The latest confrontation over civilian casualties is likely to exacerbate serious tensions between Western forces and the government of President Hamid Karzai. Hours before news of the deaths in Helmand, the Afghan leader had issued a strongly worded statement calling for an end to night raids by North Atlantic Treaty Organization troops on Afghan residential compounds.

But another such strike, this one carried out overnight in Khowst province near the Pakistani border, nearly coincided with Karzai’s message. NATO’s International Security Assistance Force said Sunday that an “individual,” later discovered to be a woman, had run toward the arriving forces wielding a rocket launcher. She was shot and killed, the military said in a statement.

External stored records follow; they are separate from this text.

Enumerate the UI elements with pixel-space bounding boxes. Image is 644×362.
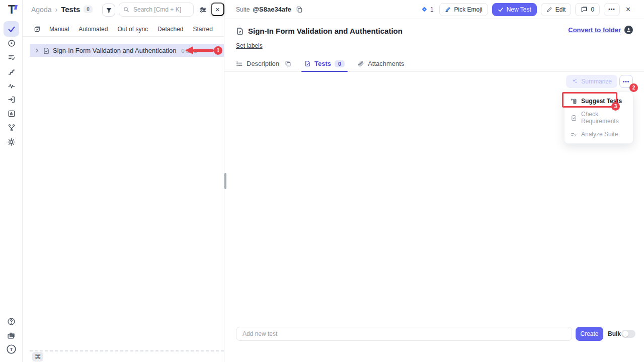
chevron-right-icon[interactable] — [34, 48, 40, 53]
ellipsis-icon: ••• — [608, 7, 615, 12]
breadcrumb: Agoda › Tests 0 — [31, 5, 93, 14]
tree-panel-topbar: Agoda › Tests 0 × — [23, 0, 224, 21]
gear-icon — [7, 138, 16, 146]
rail-item-projects[interactable] — [4, 328, 19, 342]
ellipsis-icon: ••• — [623, 79, 630, 84]
tree-filter-tabs: Manual Automated Out of sync Detached St… — [23, 22, 224, 37]
jira-link-indicator[interactable]: 1 — [421, 6, 434, 13]
rail-item-settings[interactable] — [4, 135, 19, 149]
menu-item-check-requirements[interactable]: Check Requirements — [565, 108, 633, 128]
analyze-icon — [571, 131, 577, 138]
diamond-count: 1 — [430, 6, 434, 13]
summarize-label: Summarize — [581, 78, 612, 85]
command-shortcut-key[interactable]: ⌘ — [32, 352, 43, 361]
copy-suite-id-button[interactable] — [296, 6, 303, 13]
suite-doc-icon — [236, 27, 244, 35]
copy-description-icon[interactable] — [285, 60, 291, 67]
suite-header: Suite @S8ae34afe 1 Pick Emoji New Test — [224, 0, 644, 19]
tab-automated[interactable]: Automated — [78, 26, 108, 33]
check-icon — [8, 25, 16, 33]
check-icon — [498, 7, 504, 13]
bulk-toggle[interactable] — [621, 330, 635, 338]
rail-item-pulse[interactable] — [4, 79, 19, 93]
suite-tabs: Description Tests 0 Attachments — [224, 56, 644, 72]
more-actions-button[interactable]: ••• — [604, 3, 620, 16]
doc-check-icon — [304, 60, 311, 67]
set-labels-link[interactable]: Set labels — [236, 42, 263, 49]
convert-to-folder-wrap: Convert to folder — [568, 26, 633, 34]
filter-button[interactable] — [102, 4, 115, 17]
tree-suite-title: Sign-In Form Validation and Authenticati… — [53, 47, 176, 54]
suite-header-actions: 1 Pick Emoji New Test Edit 0 — [421, 3, 632, 16]
add-new-test-input[interactable] — [236, 327, 572, 341]
suite-doc-icon — [43, 47, 50, 54]
annotation-badge-2: 2 — [629, 83, 638, 92]
pick-emoji-button[interactable]: Pick Emoji — [439, 3, 488, 16]
annotation-arrow-shaft — [193, 49, 214, 52]
chat-bubble-icon — [581, 6, 588, 13]
tab-manual[interactable]: Manual — [49, 26, 69, 33]
assignee-avatar[interactable] — [624, 26, 633, 34]
tab-detached[interactable]: Detached — [157, 26, 183, 33]
create-button[interactable]: Create — [576, 327, 603, 341]
ai-actions-group: Summarize ••• — [566, 75, 633, 88]
breadcrumb-section[interactable]: Tests — [61, 5, 80, 14]
suite-type-label: Suite — [236, 6, 250, 13]
emoji-pen-icon — [445, 6, 451, 13]
tab-out-of-sync[interactable]: Out of sync — [117, 26, 148, 33]
paperclip-icon — [358, 60, 364, 67]
suite-id: @S8ae34afe — [253, 6, 291, 13]
menu-item-analyze-suite[interactable]: Analyze Suite — [565, 128, 633, 141]
select-all-icon[interactable] — [34, 26, 41, 33]
rail-item-runs[interactable] — [4, 36, 19, 50]
adjustments-icon[interactable] — [199, 6, 207, 14]
tab-starred[interactable]: Starred — [193, 26, 212, 33]
panel-resize-handle[interactable] — [224, 173, 226, 189]
rail-item-help[interactable] — [4, 314, 19, 328]
new-test-label: New Test — [507, 6, 531, 13]
bar-chart-icon — [8, 110, 16, 118]
rail-item-reports[interactable] — [4, 107, 19, 121]
rail-item-plans[interactable] — [4, 50, 19, 64]
tab-tests[interactable]: Tests 0 — [304, 56, 345, 71]
summarize-button[interactable]: Summarize — [566, 75, 617, 88]
app-logo-icon[interactable]: T — [5, 3, 18, 16]
edit-label: Edit — [555, 6, 566, 13]
annotation-badge-1: 1 — [214, 46, 222, 55]
comments-button[interactable]: 0 — [575, 3, 600, 16]
clipboard-check-icon — [571, 115, 577, 121]
suite-detail-panel: Suite @S8ae34afe 1 Pick Emoji New Test — [224, 0, 644, 362]
search-icon — [123, 7, 129, 13]
suite-title: Sign-In Form Validation and Authenticati… — [248, 27, 403, 35]
annotation-arrow-icon — [185, 46, 193, 54]
sparkles-icon — [572, 78, 578, 85]
icon-rail: T — [0, 0, 23, 362]
funnel-icon — [106, 7, 112, 14]
tab-description[interactable]: Description — [236, 56, 291, 71]
breadcrumb-project[interactable]: Agoda — [31, 6, 51, 14]
rail-item-branches[interactable] — [4, 121, 19, 135]
rail-item-import[interactable] — [4, 93, 19, 107]
rail-item-profile[interactable]: T — [4, 342, 19, 356]
stairs-icon — [8, 68, 16, 76]
branch-icon — [8, 124, 16, 132]
search-box[interactable] — [119, 3, 194, 17]
new-test-button[interactable]: New Test — [492, 3, 537, 16]
collapse-panel-button[interactable]: × — [211, 3, 224, 16]
tab-attachments[interactable]: Attachments — [358, 56, 404, 71]
tests-tree-panel: Agoda › Tests 0 × Manual Automated Out o… — [23, 0, 224, 362]
help-icon — [7, 317, 16, 326]
close-icon: × — [215, 5, 220, 14]
rail-item-steps[interactable] — [4, 65, 19, 79]
comments-count: 0 — [591, 6, 594, 13]
bulk-label: Bulk — [608, 330, 621, 337]
command-icon: ⌘ — [35, 353, 41, 360]
list-icon — [236, 60, 243, 67]
rail-item-tests[interactable] — [4, 21, 19, 37]
pick-emoji-label: Pick Emoji — [454, 6, 482, 13]
convert-to-folder-link[interactable]: Convert to folder — [568, 26, 621, 34]
close-suite-button[interactable]: × — [624, 5, 632, 14]
search-input[interactable] — [132, 6, 189, 14]
edit-button[interactable]: Edit — [541, 3, 572, 16]
menu-item-label: Check Requirements — [581, 111, 627, 125]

Afghan officials said they were still weighing whether to accept the Western account of the incident. It is very rare for women to actively take up arms against foreign troops, but this marked the third death this month of a woman during a U.S.-led night raid.

Human rights groups say night raids, mainly executed by special operations troops, carry an unacceptably high risk of civilian casualties because Afghans surprised after dark by the arrival of armed men often believe they are under attack by insurgents or bandits. Nearly every rural home in this country contains weapons, but Afghans who wield them during raids are almost always killed.

Western commanders, however, say targeted strikes on residential compounds have led to the capture and killing of thousands of insurgent figures. The campaign of raids, they say, has done serious damage to the field-command structures of the Taliban and other militant groups.